> [ABOUT THIS EXERCISE] If a line includes "Ferrovial", copy it out of the entries.

__________

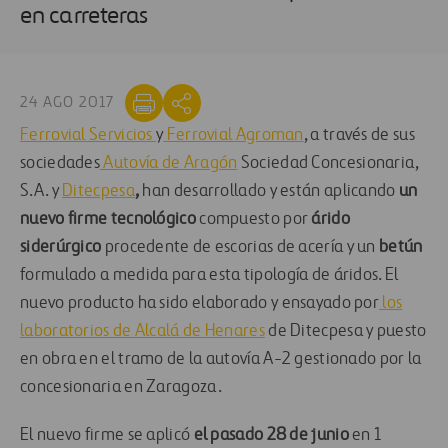
en carreteras
24 AGO 2017
Ferrovial Servicios
y
Ferrovial Agroman
, a través de sus
sociedades
Autovía de Aragón
Sociedad Concesionaria,
S.A. y
Ditecpesa
,
han desarrollado y están aplicando
un
nuevo firme tecnológico
compuesto por
árido
siderúrgico
procedente de escorias de acería y un
betún
formulado a medida para esta tipología de áridos. El
nuevo producto ha sido elaborado y ensayado por
los
laboratorios de Alcalá de Henares
de Ditecpesa y puesto
en obra en el tramo de la autovía A-2 gestionado por la
concesionaria en Zaragoza.
El nuevo firme se aplicó
el pasado 28 de junio
en 1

__________

> [SOLVED EXERCISE]
Ferrovial Servicios
Ferrovial Agroman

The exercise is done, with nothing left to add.